By the mid-1860s, Kingsley was convinced that a bridge between New York City and Brooklyn was feasible and, perhaps most importantly, would be great for his business. He became the driving force behind that project, hiring Colonel Julius Walker Adams, a civil engineer who had worked with him on the Brooklyn sewers, to come up with a design and to prepare cost estimates. However, although Adams had previously dabbled in bridge designs and had many influential friends, he had never built a bridge of any consequence. His role was to come with a lowball estimate of the cost of the bridge, allowing Kingsley and its other promoters to gain the necessary approvals from public officials.
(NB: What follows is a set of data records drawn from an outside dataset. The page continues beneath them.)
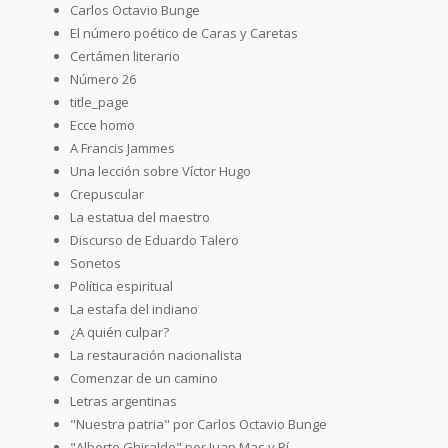
Carlos Octavio Bunge
El número poético de Caras y Caretas
Certámen literario
Número 26
title_page
Ecce homo
A Francis Jammes
Una lección sobre Víctor Hugo
Crepuscular
La estatua del maestro
Discurso de Eduardo Talero
Sonetos
Política espiritual
La estafa del indiano
¿A quién culpar?
La restauración nacionalista
Comenzar de un camino
Letras argentinas
"Nuestra patria" por Carlos Octavio Bunge
"Alberto Ghiraldo" por Juan Mas y Pí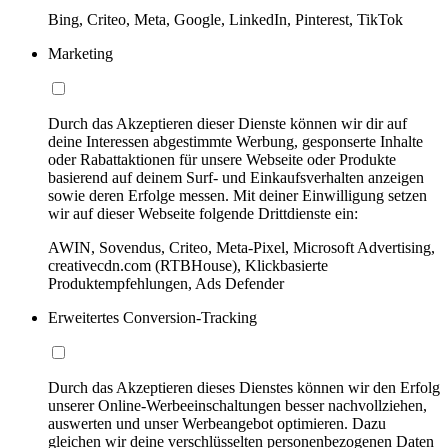
Bing, Criteo, Meta, Google, LinkedIn, Pinterest, TikTok
Marketing
Durch das Akzeptieren dieser Dienste können wir dir auf
deine Interessen abgestimmte Werbung, gesponserte Inhalte
oder Rabattaktionen für unsere Webseite oder Produkte
basierend auf deinem Surf- und Einkaufsverhalten anzeigen
sowie deren Erfolge messen. Mit deiner Einwilligung setzen
wir auf dieser Webseite folgende Drittdienste ein:
AWIN, Sovendus, Criteo, Meta-Pixel, Microsoft Advertising,
creativecdn.com (RTBHouse), Klickbasierte
Produktempfehlungen, Ads Defender
Erweitertes Conversion-Tracking
Durch das Akzeptieren dieses Dienstes können wir den Erfolg
unserer Online-Werbeeinschaltungen besser nachvollziehen,
auswerten und unser Werbeangebot optimieren. Dazu
gleichen wir deine verschlüsselten personenbezogenen Daten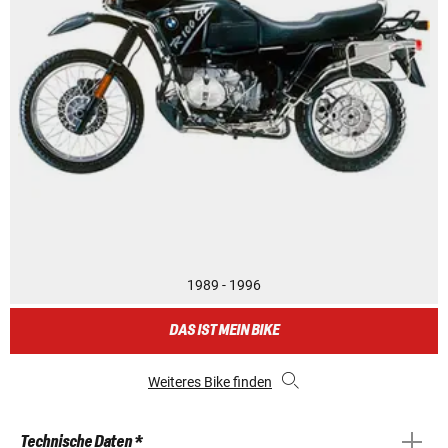
1989 - 1996
DAS IST MEIN BIKE
Weiteres Bike finden
Technische Daten *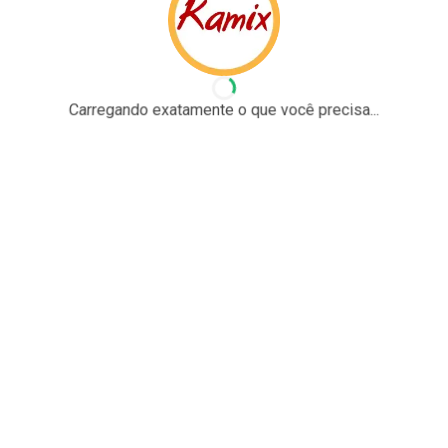
Carregando exatamente o que você precisa...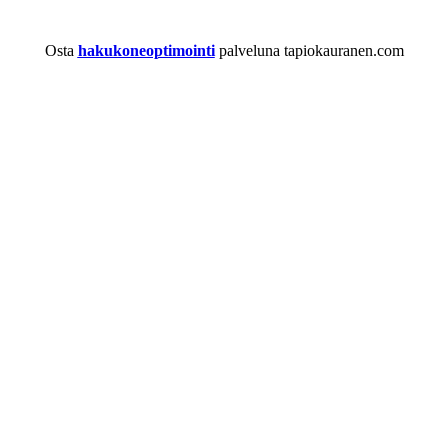
Osta
hakukoneoptimointi
palveluna tapiokauranen.com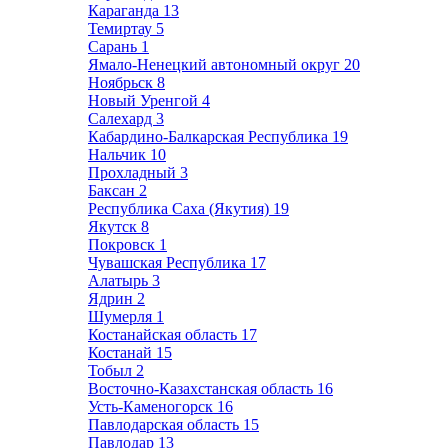
Караганда
13
Темиртау
5
Сарань
1
Ямало-Ненецкий автономный округ
20
Ноябрьск
8
Новый Уренгой
4
Салехард
3
Кабардино-Балкарская Республика
19
Нальчик
10
Прохладный
3
Баксан
2
Республика Саха (Якутия)
19
Якутск
8
Покровск
1
Чувашская Республика
17
Алатырь
3
Ядрин
2
Шумерля
1
Костанайская область
17
Костанай
15
Тобыл
2
Восточно-Казахстанская область
16
Усть-Каменогорск
16
Павлодарская область
15
Павлодар
13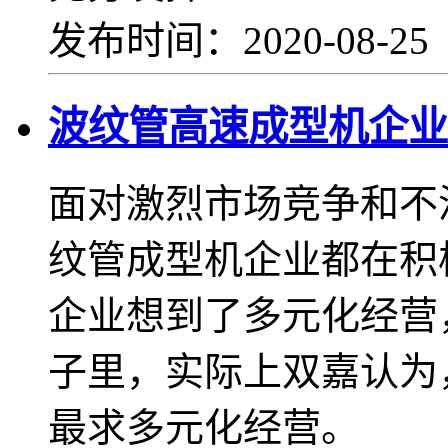
发布时间：2020-08-2
波纹管高速成型机企业
面对激烈市场竞争和不
纹管成型机企业都在积
企业想到了多元化经营
子里，实际上双嘉认为
最求多元化经营。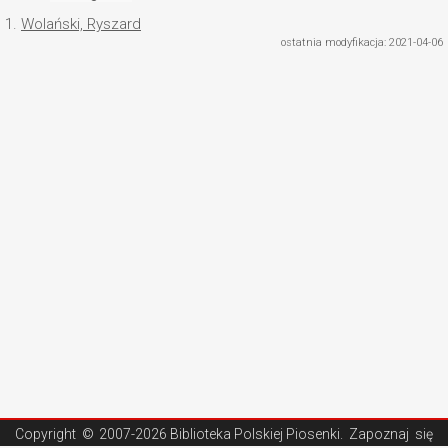
1.
Wolański, Ryszard
ostatnia modyfikacja: 2021-04-06
Copyright ©
2007-2026 Biblioteka Polskiej Piosenki
. Zapoznaj się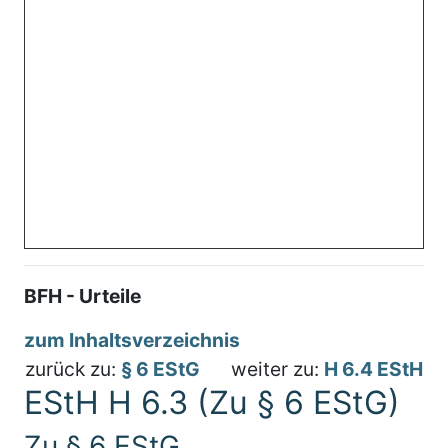
BFH - Urteile
zum Inhaltsverzeichnis
zurück zu:
§ 6 EStG
weiter zu:
H 6.4 EStH
EStH H 6.3 (Zu § 6 EStG)
Zu § 6 EStG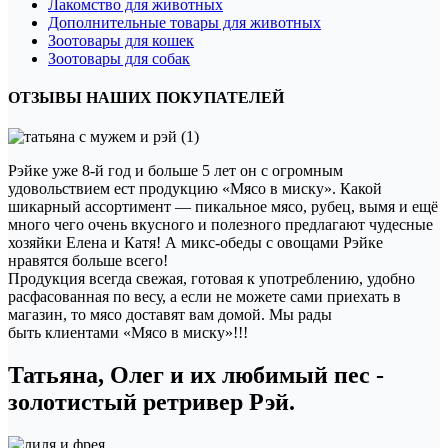
Лакомство для животных
Дополнительные товары для животных
Зоотовары для кошек
Зоотовары для собак
ОТЗЫВЫ НАШИХ ПОКУПАТЕЛЕЙ
Рэйке уже 8-й год и больше 5 лет он с огромным
удовольствием ест продукцию «Мясо в миску». Какой
шикарный ассортимент — пикальное мясо, рубец, вымя и ещё
много чего очень вкусного и полезного предлагают чудесные
хозяйки Елена и Катя! А микс-обеды с овощами Рэйке
нравятся больше всего!
Продукция всегда свежая, готовая к употреблению, удобно
расфасованная по весу, а если не можете сами приехать в
магазин, то мясо доставят вам домой. Мы рады
быть клиентами «Мясо в миску»!!!
Татьяна, Олег и их любимый пес -
золотистый ретривер Рэй.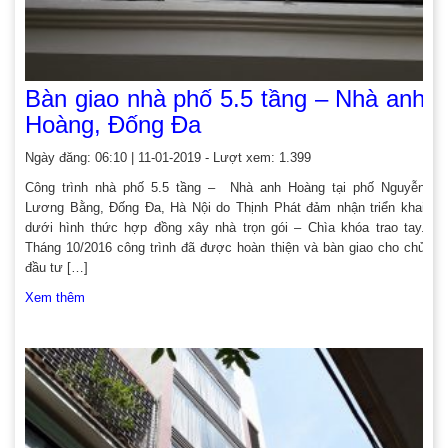
Bàn giao nhà phố 5.5 tầng – Nhà anh
Hoàng, Đống Đa
Ngày đăng: 06:10 | 11-01-2019 - Lượt xem: 1.399
Công trình nhà phố 5.5 tầng – Nhà anh Hoàng tại phố Nguyễn
Lương Bằng, Đống Đa, Hà Nội do Thịnh Phát đảm nhận triển khai
dưới hình thức hợp đồng xây nhà trọn gói – Chìa khóa trao tay.
Tháng 10/2016 công trình đã được hoàn thiện và bàn giao cho chủ
đầu tư […]
Xem thêm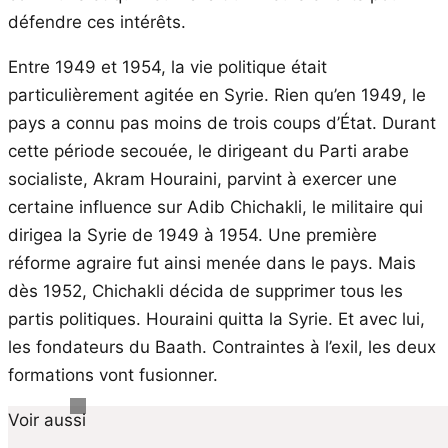
défendre ces intérêts.
Entre 1949 et 1954, la vie politique était
particulièrement agitée en Syrie. Rien qu’en 1949, le
pays a connu pas moins de trois coups d’État. Durant
cette période secouée, le dirigeant du Parti arabe
socialiste, Akram Houraini, parvint à exercer une
certaine influence sur Adib Chichakli, le militaire qui
dirigea la Syrie de 1949 à 1954. Une première
réforme agraire fut ainsi menée dans le pays. Mais
dès 1952, Chichakli décida de supprimer tous les
partis politiques. Houraini quitta la Syrie. Et avec lui,
les fondateurs du Baath. Contraintes à l’exil, les deux
formations vont fusionner.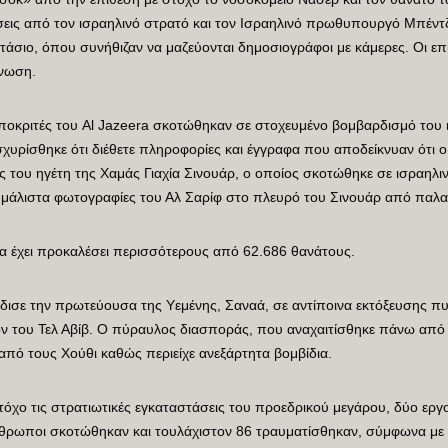
έσεις από τον ισραηλινό στρατό και τον Ισραηλινό πρωθυπουργό Μπέντζ
τάσιο, όπου συνήθιζαν να μαζεύονται δημοσιογράφοι με κάμερες. Οι επι
Ενωση.
αποκριτές του Al Jazeera σκοτώθηκαν σε στοχευμένο βομβαρδισμό του 
σχυρίσθηκε ότι διέθετε πληροφορίες και έγγραφα που αποδείκνυαν ότι 
ς του ηγέτη της Χαμάς Γιαχία Σινουάρ, ο οποίος σκοτώθηκε σε ισραηλ
 μάλιστα φωτογραφίες του Αλ Σαρίφ στο πλευρό του Σινουάρ από παλα
α έχει προκαλέσει περισσότερους από 62.686 θανάτους.
δισε την πρωτεύουσα της Υεμένης, Σαναά, σε αντίποινα εκτόξευσης 
ν του Τελ Αβίβ. Ο πύραυλος διασποράς, που αναχαιτίσθηκε πάνω από ι
από τους Χούθι καθώς περιείχε ανεξάρτητα βομβίδια.
στόχο τις στρατιωτικές εγκαταστάσεις του προεδρικού μεγάρου, δύο ερ
άνθρωποι σκοτώθηκαν και τουλάχιστον 86 τραυματίσθηκαν, σύμφωνα με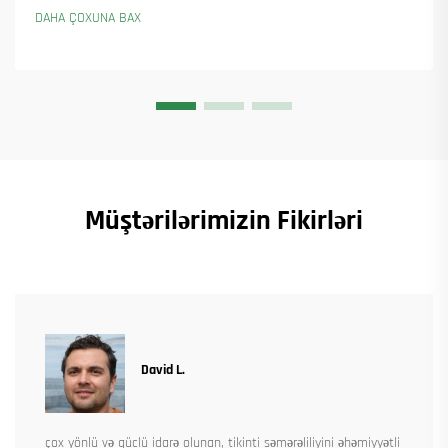
necə istehsalı davam etdirdiyini görün. Ətraflı məlumat alın.
DAHA ÇOXUNA BAX
Müştərilərimizin Fikirləri
David L.
çox yönlü və güclü idarə olunan, tikinti səmərəliliyini əhəmiyyətli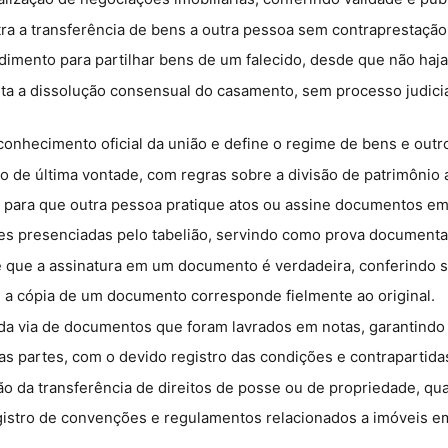
ra a transferência de bens a outra pessoa sem contraprestação 
dimento para partilhar bens de um falecido, desde que não haja 
lita a dissolução consensual do casamento, sem processo judici
conhecimento oficial da união e define o regime de bens e outr
ão de última vontade, com regras sobre a divisão de patrimônio 
 para que outra pessoa pratique atos ou assine documentos e
ções presenciadas pelo tabelião, servindo como prova documenta
de que a assinatura em um documento é verdadeira, conferindo s
e a cópia de um documento corresponde fielmente ao original.
a via de documentos que foram lavrados em notas, garantindo a
as partes, com o devido registro das condições e contrapartida
ão da transferência de direitos de posse ou de propriedade, qua
gistro de convenções e regulamentos relacionados a imóveis e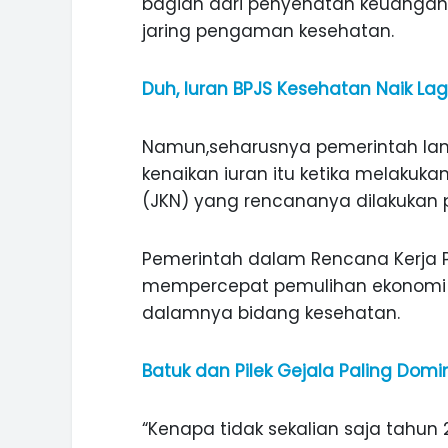
bagian dari penyehatan keuangan
jaring pengaman kesehatan.
Duh, Iuran BPJS Kesehatan Naik Lag
Namun,seharusnya pemerintah la
kenaikan iuran itu ketika melakuk
(JKN) yang rencananya dilakukan 
Pemerintah dalam Rencana Kerja P
mempercepat pemulihan ekonomi d
dalamnya bidang kesehatan.
Batuk dan Pilek Gejala Paling Domi
ASI WISATA
MANIS, LEGIT, DAN PAHIT, NIKM
 GUNUNG PANDAN
DURIAN SEGULUNG MADIUN
“Kenapa tidak sekalian saja tahun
Adams concluded that the Brooklyn Bridge could be built for $5,000,000; ultimately it would be built by John and Washington Roebling for three times that amount.

When the New York and Brooklyn Bridge Company was organized in 1867, Kingsley became one of its major shareholders. Soon, he was named its superintendent, and a motion, proposed by none other than Boss Tweed and passed by the other trustees, authorized payment to Kingsley of 15% of all construction costs. This was an unheard-of percentage for such a large contract; in 1870 alone, it amounted to $175,000 for Kingsley. In 1873, after Tweed has fallen from power, Kingsley's contract with the Bridge Company was renegotiated, and his payment was slashed to a relatively piddling flat fee of $10,000 (equal to $182,000 today) per year.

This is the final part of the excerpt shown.